Pedro Ramos (radialista da Radar, criador das noites Black Balloon acolhidas no Lux)

"Tanto o sucesso e a longevidade do Frágil, e depois do Lux, devem-se a uma curiosidade constante ao programar e a uma misturada estética que é crucial para que as ideias circulem e novas ideias assim surjam. O Frágil e o Lux não eram o 'clube de tecno' ou o 'clube de rock', eram o Frágil e o Lux, muito acima de qualquer segmentação, e, por isso mesmo, muito mais entusiasmantes do que os outros. Esse entusiasmo constante e essa surpresa vão directos ao coração e a sobrevivência dos dois espaços passou muito por essa duradoura relação amorosa com os ouvidos e corações de quem escolhia (ou era escolhido) passar por aquelas portas."

"Ao trabalhar com o Manuel, percebi melhor a atenção que ele dava ao detalhe, à decoração da sala. Na Black Balloon ele gostava sempre de conversar comigo durante a tarde sobre onde colocaríamos os balões, que tipo de balões, a disposição das cadeiras, as luzes, os vídeos, todos os pormenores que fazem a diferença. E era assim também com a imagem do Lux lá para fora. Todas as fotografias usadas tinham de ser aprovadas por ele, porque ele tinha uma visão muito própria e era muito cuidadoso em preservá-la, mantendo um patamar de elegância exigente e ao alcance de poucos."

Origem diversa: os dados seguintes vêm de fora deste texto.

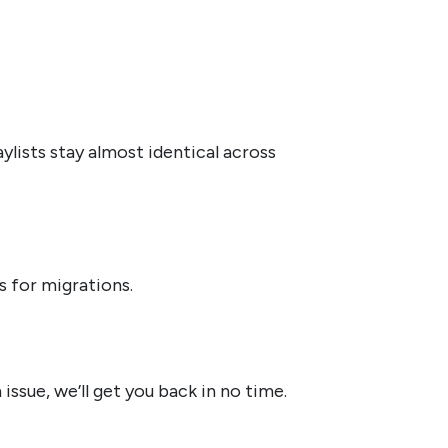
ists stay almost identical across
s for migrations.
ssue, we’ll get you back in no time.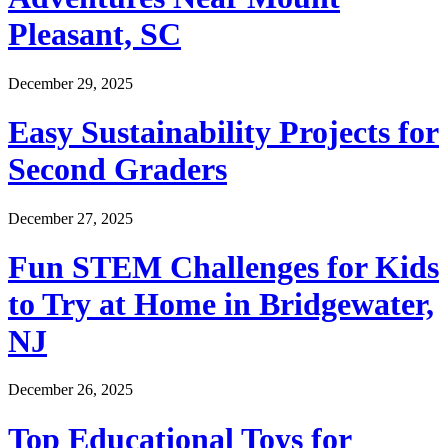
Pleasant, SC
December 29, 2025
Easy Sustainability Projects for
Second Graders
December 27, 2025
Fun STEM Challenges for Kids
to Try at Home in Bridgewater,
NJ
December 26, 2025
Top Educational Toys for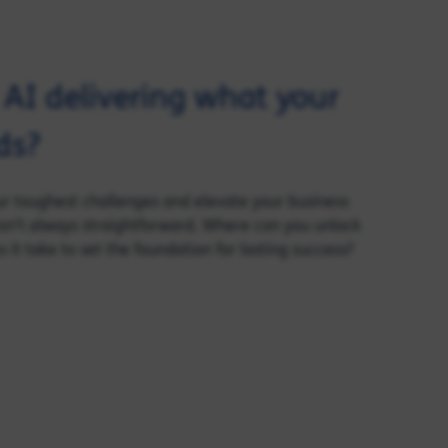
d AI delivering what your
ds?
our toughest challenges and elevate your business
sn’t always straightforward. Where can you unlock
it take to set the foundation for lasting success?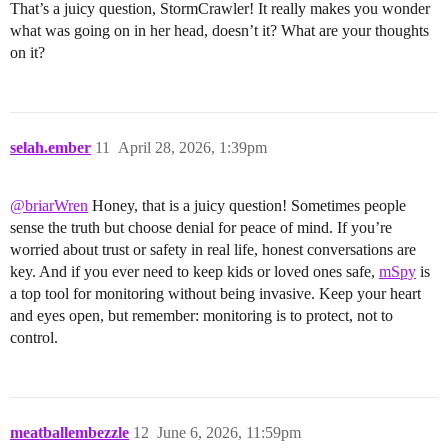
That’s a juicy question, StormCrawler! It really makes you wonder
what was going on in her head, doesn’t it? What are your thoughts
on it?
selah.ember
11
April 28, 2026, 1:39pm
@briarWren
Honey, that is a juicy question! Sometimes people
sense the truth but choose denial for peace of mind. If you’re
worried about trust or safety in real life, honest conversations are
key. And if you ever need to keep kids or loved ones safe,
mSpy
is
a top tool for monitoring without being invasive. Keep your heart
and eyes open, but remember: monitoring is to protect, not to
control.
meatballembezzle
12
June 6, 2026, 11:59pm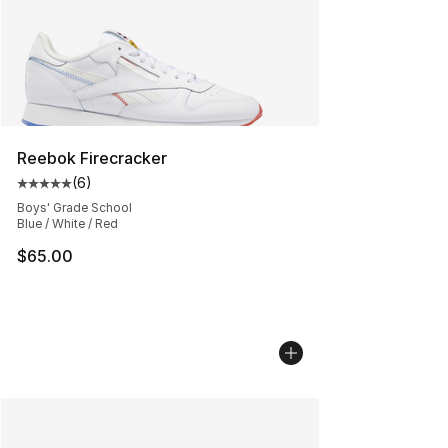
Reebok Firecracker
(
6
)
Average customer rating - [5 out of 5 stars], 6 reviews
Boys' Grade School
Blue / White / Red
$65.00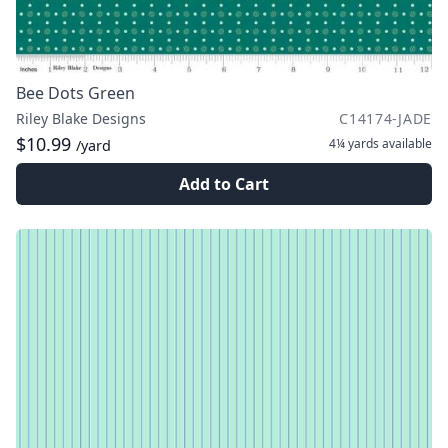
Bee Dots Green
Riley Blake Designs
C14174-JADE
$10.99
4¼ yards
available
/yard
Add to Cart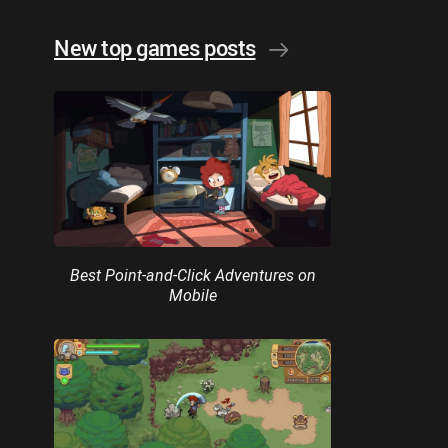
New top games posts
Best Point-and-Click Adventures on
Mobile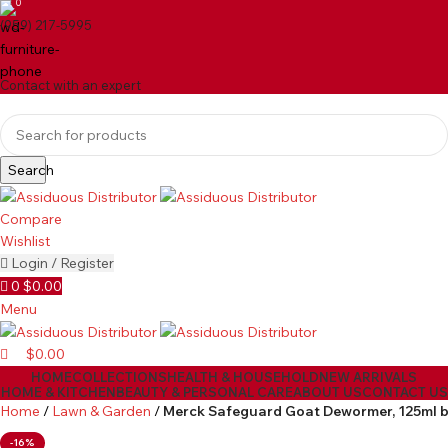
0
(959) 217-5995
Contact with an expert
Search
Compare
Wishlist
Login / Register
0
$
0.00
Menu
$
0.00
HOME
COLLECTIONS
HEALTH & HOUSEHOLD
NEW ARRIVALS
HOME & KITCHEN
BEAUTY & PERSONAL CARE
ABOUT US
CONTACT US
Home
Lawn & Garden
Merck Safeguard Goat Dewormer, 125ml 
-16%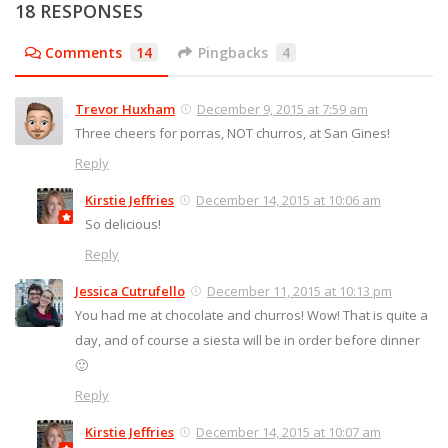
18 RESPONSES
Comments
14
Pingbacks
4
Trevor Huxham
December 9, 2015 at 7:59 am
Three cheers for porras, NOT churros, at San Gines!
Reply
Kirstie Jeffries
December 14, 2015 at 10:06 am
So delicious!
Reply
Jessica Cutrufello
December 11, 2015 at 10:13 pm
You had me at chocolate and churros! Wow! That is quite a
day, and of course a siesta will be in order before dinner
🙂
Reply
Kirstie Jeffries
December 14, 2015 at 10:07 am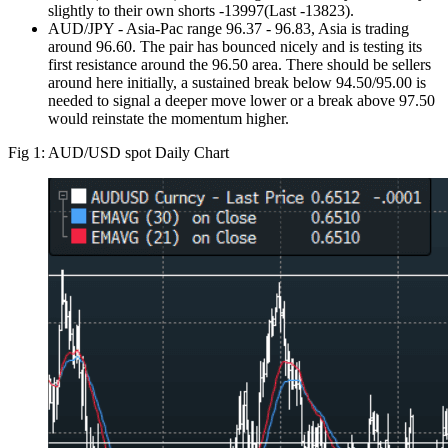
slightly to their own shorts -13997(Last -13823).
AUD/JPY - Asia-Pac range 96.37 - 96.83, Asia is trading
around 96.60. The pair has bounced nicely and is testing its
first resistance around the 96.50 area. There should be sellers
around here initially, a sustained break below 94.50/95.00 is
needed to signal a deeper move lower or a break above 97.50
would reinstate the momentum higher.
Fig 1: AUD/USD spot Daily Chart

"Quando lhe apresentava uma ideia ligeiramente insana de concretizar, nunca me torcia o nariz. Os olhos dele brilhavam mais com o desafio de concretizar algo diferente. Guardo dele essa visão e esse entusiasmo, o não ter medo de pensar em grande. E muitas gargalhadas. E lágrimas e beijos naquela matinée dedicada ao Bowie [uma semana depois da morte do músico]."